Release version License: GPL v3 CI Status

A local, in-memory search tool. Query and compare your text documents from the terminal, with results ranked by textual similarity.

$ docsim --show-scores --limit 3 --best-first "search query" ~/documents/notes
0.472  very-relevant-file.txt
0.123  slightly-similar-file.org
0.000  completely-unrelated-file.md

docsim is an information retrieval tool, so it's different from other search tools like grep, ripgrep, ag, and so on. Those tools are all great, but they search for literal text matches, and sometimes we want to know, "what notes are most similar to this query, or to this other note?"

If I search for "chunky bacon," I still want to see documents that talk about "chunks of bacon." And, below those, I probably want to see notes that discuss regular "bacon," even if it's not chunky. docsim uses a few different information retrieval algorithms to provide a ranked list of text documents.

It's also slower and more memory-intensive than e.g. grep, of course, since it does more work. But performance is a goal, and on a mid-range machine it'll process a few thousand documents without notable lag.

This all sounds complicated, but docsim aspires to be easy to use and to behave like a good UNIX citizen. It's a single binary that operates on plain files and streams. No servers, no daemons, no dependencies on Docker containers or scikit-learn, not even any persistent indexes or caches to get out of sync. Searching local documents with information retrieval algorithms shouldn't be any harder than using grep!

Examples

Check the man page for the definitive documentation, but these should get you started.

If no paths are provided docsim will search the current working directory.

$ docsim "here's a search query"
[...]

Use the --stdin flag to read the search query from STDIN instead of a string argument.

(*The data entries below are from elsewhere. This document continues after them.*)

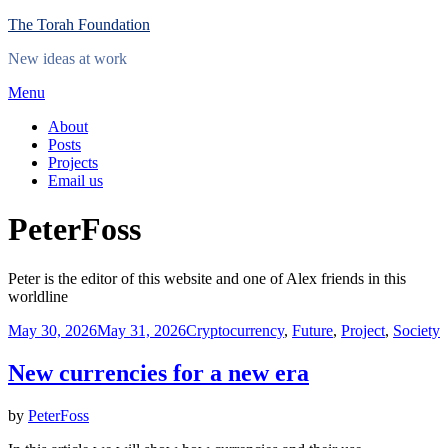
Skip
The Torah Foundation
to
New ideas at work
content
Menu
About
Posts
Projects
Email us
Author
:
PeterFoss
Peter is the editor of this website and one of Alex friends in this
worldline
Posted
May 30, 2026
May 31, 2026
Cryptocurrency
,
Future
,
Project
,
Society
on
New currencies for a new era
by
PeterFoss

$ echo "Here's another query to search for." | docsim --stdin ~/documents/notes
[...]

Search for similar files in a given directory:

$ docsim --file some-file.txt ~/documents/notes
[...]

Find Go files similar to main.go in the current directory. Don't use natural language processing techniques like stemming or stoplists, since these aren't English documents:

$ docsim --file main.go --no-stemming --no-stoplist **/*.go
[...]

Note that because docsim uses an English stoplist and an English stemming algorithm, you'll almost certainly want to use the --no-stoplist and --no-stemming flags if your documents are written in another language (including source code).

Optionally, you can use the --stoplist flag to provide a custom stoplist. A custom stoplist is just a text file of words to ignore, separated by whitespace.

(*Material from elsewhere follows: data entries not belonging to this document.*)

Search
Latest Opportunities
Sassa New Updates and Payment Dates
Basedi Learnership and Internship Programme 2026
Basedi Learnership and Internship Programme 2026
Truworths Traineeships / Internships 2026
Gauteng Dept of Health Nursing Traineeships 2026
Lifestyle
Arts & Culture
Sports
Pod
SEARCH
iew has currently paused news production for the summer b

WARNING: docsim doesn't respect .ignore or .gitignore files yet, so it'll try to search through .git directories, node_modules, and so on. That should be fixed in the near future.

Installation

If you're using Homebrew:

$ brew tap hrs/docsim
# brew install docsim

Otherwise, grab an appropriate package from the latest release, which includes .deb and .rpm packages, and precompiled binaries appropriate for most popular platforms.

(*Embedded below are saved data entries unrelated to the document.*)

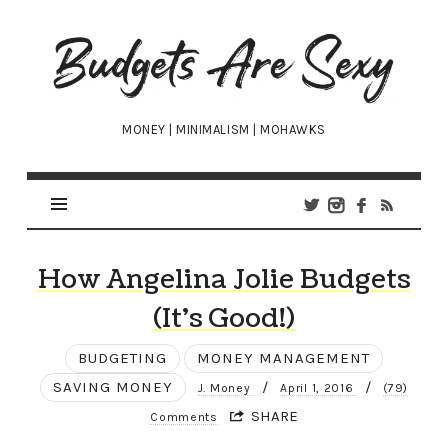
Budgets
Are
Sexy
MONEY | MINIMALISM | MOHAWKS
How Angelina Jolie Budgets
(It’s Good!)
BUDGETING
MONEY MANAGEMENT
SAVING MONEY
/
/
J. Money
April 1, 2016
(79)
SHARE
Comments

If you've got a Go toolchain handy, you can also either:

$ git clone git@github.com:hrs/docsim.git
$ cd docsim
$ sudo make install

Or just:

$ go install github.com/hrs/docsim@latest

Note that using go install doesn't include the man page, which you can optionally install manually by copying it into e.g. /usr/local/share/man/man1.

Running tests

Just use the supplied make task:

$ make test

How it works

docsim uses TF-IDF weighting and cosine similarity to numerically score the textual similarity between the query and every other document.

"Textual similarity" roughly means "uses the same words." Each document is parsed into a big bag of words, which are passed through a common English stoplist, stemmed (so "spins," "spinner," and "spinning" might all reduce down to just "spin"). Those terms are assigned weights based on how often they appear in the document and how rare they are in the corpus as a whole.

We can think of each of these documents as a vector in term space, where each term is a dimension with its weight as a magnitude. Two documents are "similar," then, inasmuch as they point in the same direction, so we define similarity by the size of the angle between them.

Contributing

docsim is still in a nascent state, so I'm happy just writing the code myself for now, but please feel free to report any issues you encounter!